I thought the sagging economy was someone else’s burden. My job situation was secure. I even wrote a blog about it in January. That was until the big bad wolf huffed and puffed and blew my secure job right out the door.

For the first time in forty years, I am unemployed. I am numb. However that is another adventure to explore at a later date. I believe you are here to read the conclusion of my next to the latest adventure. I am sorry, but this will not be the final blog about my adventure. Yippee, my current adventure will continue for the next three weeks. That’s right this yucky surgery adventure will walk hand and hand with my creepier out of work adventure. So if you are a current follower, or an on the fence follower, hold on to your hats, It is going to be a bumpy ride.

I am not sure if I have ever explained the logistics of my current condition. Most of you know I had prostate cancer, and for those that are new and had no idea, I suggest you go back to my blog for December 17th and familiarize yourself with my last adventure. Go ahead we will wait for you.

Lalalalala. I hope you don’t mind if I hum while we wait.

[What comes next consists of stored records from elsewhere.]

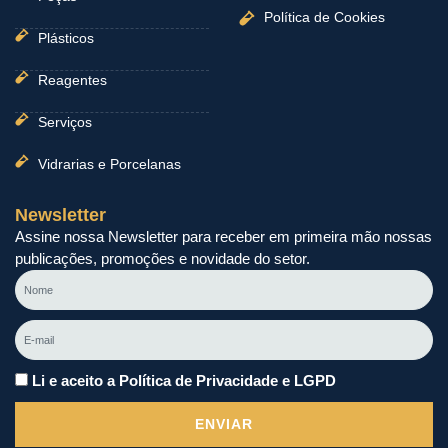
Política de Cookies
Plásticos
Reagentes
Serviços
Vidrarias e Porcelanas
Newsletter
Assine nossa Newsletter para receber em primeira mão nossas
publicações, promoções e novidade do setor.
Nome
E-
mail
Li e aceito a Política de Privacidade e LGPD
ENVIAR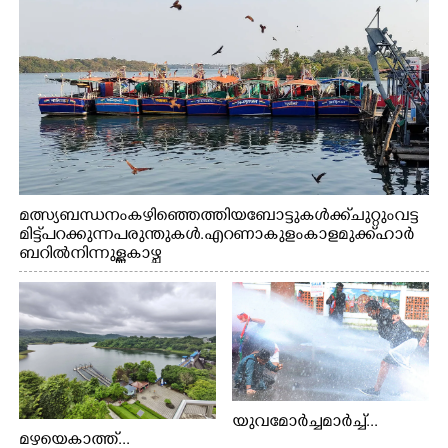
മത്സ്യബന്ധനം കഴിഞ്ഞെത്തിയ ബോട്ടുകൾക്ക് ചുറ്റും വട്ട
മിട്ട് പറക്കുന്ന പരുന്തുകൾ. എറണാകുളം കാളമുക്ക് ഹാർ
ബറിൽ നിന്നുള്ള കാഴ്ച
യുവമോർച്ചമാർച്ച്...
മഴയെകാത്ത്...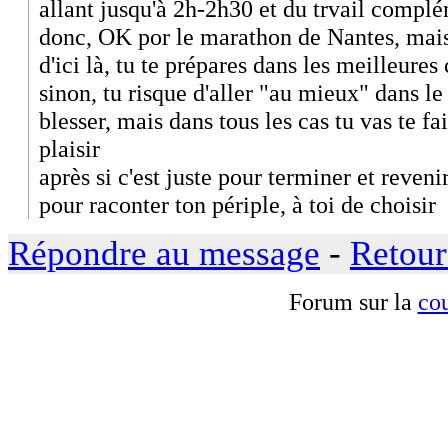
allant jusqu'à 2h-2h30 et du trvail complém
donc, OK por le marathon de Nantes, mai
d'ici là, tu te prépares dans les meilleures
sinon, tu risque d'aller "au mieux" dans le
blesser, mais dans tous les cas tu vas te f
plaisir
après si c'est juste pour terminer et reveni
pour raconter ton périple, à toi de choisir
Répondre au message
-
Retour
Forum sur la
cou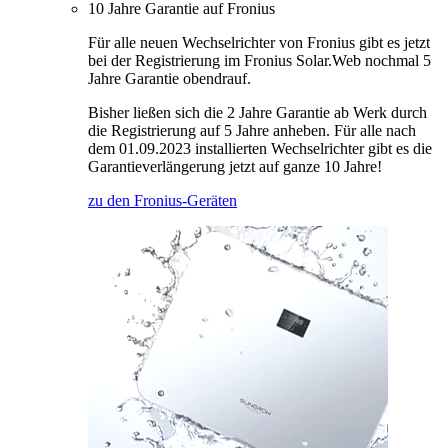
10 Jahre Garantie auf Fronius
Für alle neuen Wechselrichter von Fronius gibt es jetzt
bei der Registrierung im Fronius Solar.Web nochmal 5
Jahre Garantie obendrauf.
Bisher ließen sich die 2 Jahre Garantie ab Werk durch
die Registrierung auf 5 Jahre anheben. Für alle nach
dem 01.09.2023 installierten Wechselrichter gibt es die
Garantieverlängerung jetzt auf ganze 10 Jahre!
zu den Fronius-Geräten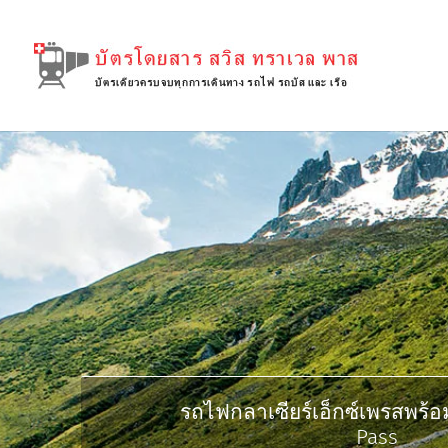
รถไฟกลาเซียร์เอ็กซ์เพรสพร้อ
Pass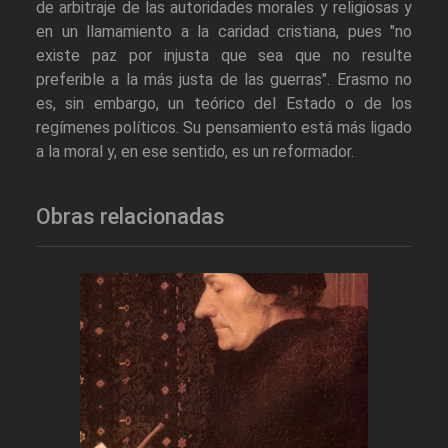
de arbitraje de las autoridades morales y religiosas y
en un llamamiento a la caridad cristiana, pues "no
existe paz por injusta que sea que no resulte
preferible a la más justa de las guerras". Erasmo no
es, sin embargo, un teórico del Estado o de los
regímenes políticos. Su pensamiento está más ligado
a la moral y, en ese sentido, es un reformador.
Obras relacionadas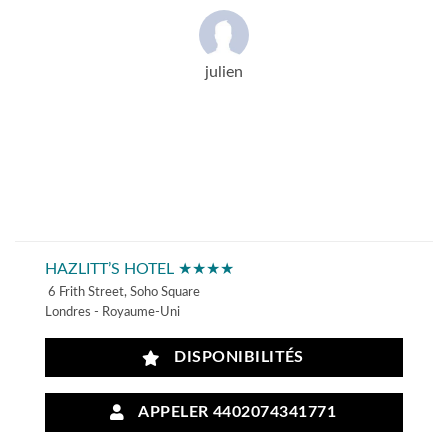
julien
HAZLITT’S HOTEL ★★★★
6 Frith Street, Soho Square
Londres - Royaume-Uni
DISPONIBILITÉS
APPELER 4402074341771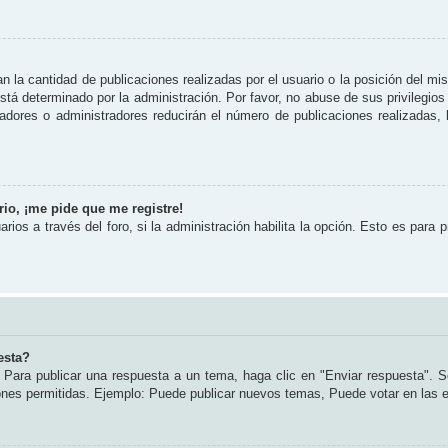
 la cantidad de publicaciones realizadas por el usuario o la posición del mi
tá determinado por la administración. Por favor, no abuse de sus privilegios
radores o administradores reducirán el número de publicaciones realizadas
io, ¡me pide que me registre!
rios a través del foro, si la administración habilita la opción. Esto es para 
esta?
Para publicar una respuesta a un tema, haga clic en "Enviar respuesta". S
iones permitidas. Ejemplo: Puede publicar nuevos temas, Puede votar en las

If there are any one of you wishing to join in please feel free to do so.
Oh good they’re back. Was it all that you had hoped for? I know I was personally riveted to the adventure, but then I had a great advantage point to observe from.

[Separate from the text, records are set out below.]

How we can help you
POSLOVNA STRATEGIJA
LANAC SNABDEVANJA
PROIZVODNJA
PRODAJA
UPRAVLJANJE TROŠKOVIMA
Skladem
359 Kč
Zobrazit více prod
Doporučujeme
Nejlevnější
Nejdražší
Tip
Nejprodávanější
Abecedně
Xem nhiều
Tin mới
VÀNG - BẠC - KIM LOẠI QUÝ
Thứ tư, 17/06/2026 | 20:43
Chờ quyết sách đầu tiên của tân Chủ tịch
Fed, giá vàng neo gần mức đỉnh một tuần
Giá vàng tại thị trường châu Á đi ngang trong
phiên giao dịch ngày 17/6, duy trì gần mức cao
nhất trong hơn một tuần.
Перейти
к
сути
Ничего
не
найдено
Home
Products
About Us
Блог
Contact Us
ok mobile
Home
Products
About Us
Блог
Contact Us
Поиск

What follows is totally embarrassing. I tried to train one of daughter Raballard’s pet rats to type, that way I could be in the other room when my condition was discussed. However the pet rats are not talking to me seems as if I made them out to be villains in my book INTO THE BLACK REALM. Needless to say they want little to do with me and left it up to me to discuss my condition. So here I go. Wait, before I continue, could I make a simple request? I would ask each one of you to read the following sentences with one eye closed. If you could read with both eyes closed that would be better. I figure maybe that will soften the blow to my ego.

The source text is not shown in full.